PHOTO ESSAY: One woman’s journey with lupus, the disease of 1,000 faces
Ruth Wilson doesn’t look sick yet: “she hurts everywhere, all the time” – because her immune system is attacking her own body.
This Massachusetts woman suffers from lupus, nicknamed the disease of 1,000 faces because of the variety of its symptoms – one of several autoimmune diseases that affect tens of millions of people and constitute a great medical mystery. Today, researchers are decoding the biology of these debilitating diseases in hopes of eventually treating the causes, not just the symptoms.
Wilson’s journey offers a glimpse of the burden.
It took six years of symptoms – fever, rash, pain, swelling and, ultimately, the onset of kidney failure – for the diagnosis to be made. More than a decade later, Wilson relies on a handful of pills each morning and monthly IV therapy to alleviate — not eliminate — an often invisible chronic illness.
“You look normal. People see you and don’t think you have this horrible disease,” said Wilson, of Littleton, Massachusetts. Sometimes healthy people “pretend to be sick so they don’t have to go to work. We pretend to be healthy so we can keep doing the things we want to do.”

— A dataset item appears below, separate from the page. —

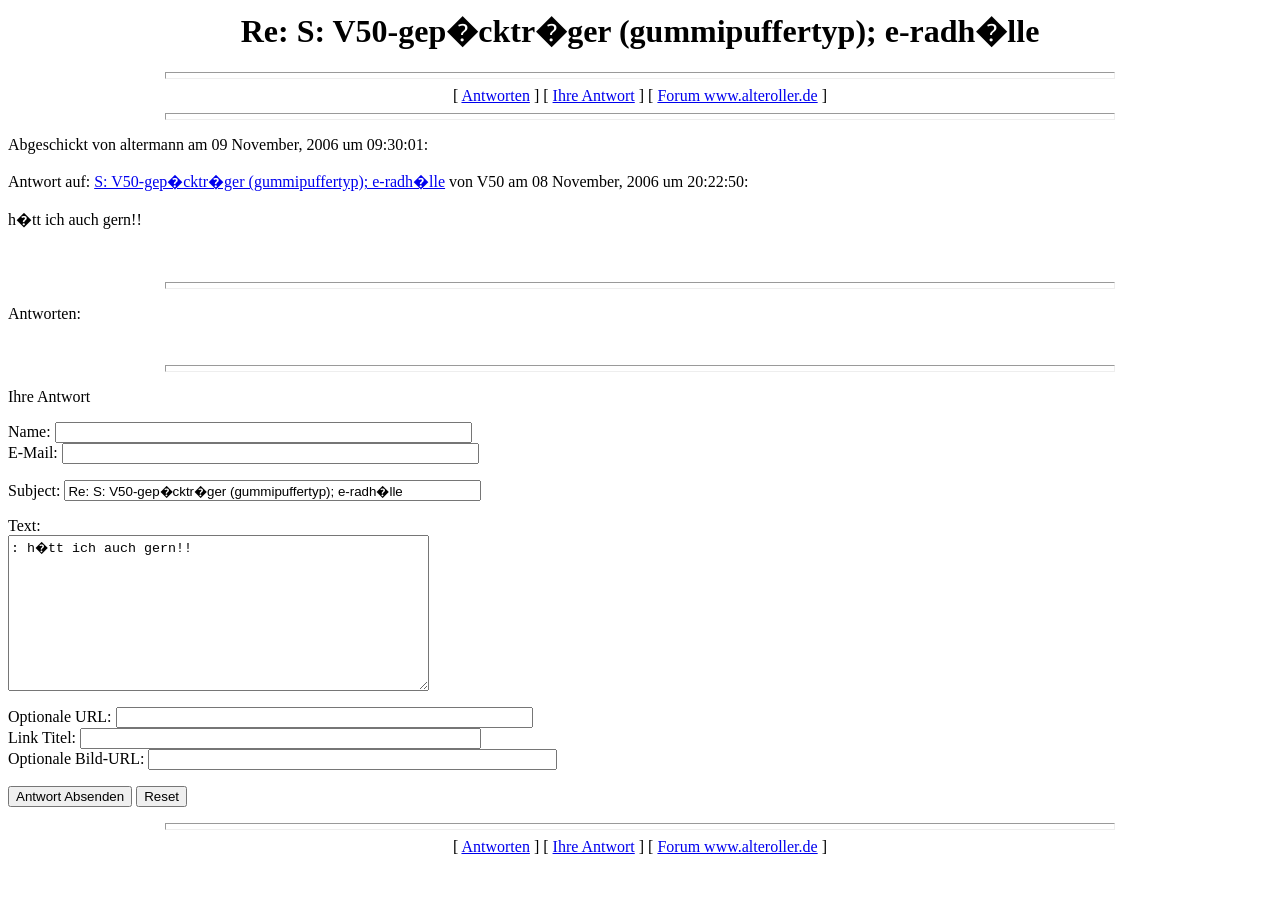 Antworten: (44, 313)
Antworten (495, 95)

His daily pain, fatigue, and brain fog wax and wane. The “flare-ups” are worse: the symptoms worsen suddenly and markedly. For Wilson, they lead to sudden high fevers, legs too swollen to walk, more intense pain. They impact her work in a medical laboratory and the time she spends with her husband, teenage son and college-aged daughter.
Wilson has learned that too much sun is one of his triggers. So a family visit to the beach means lots of sunscreen, a big hat and long sleeves.
Every time a flare-up occurs, Wilson pricks his finger to take a blood sample. This is part of a study being conducted by the Lupus Research Alliance to better understand variations in the disease.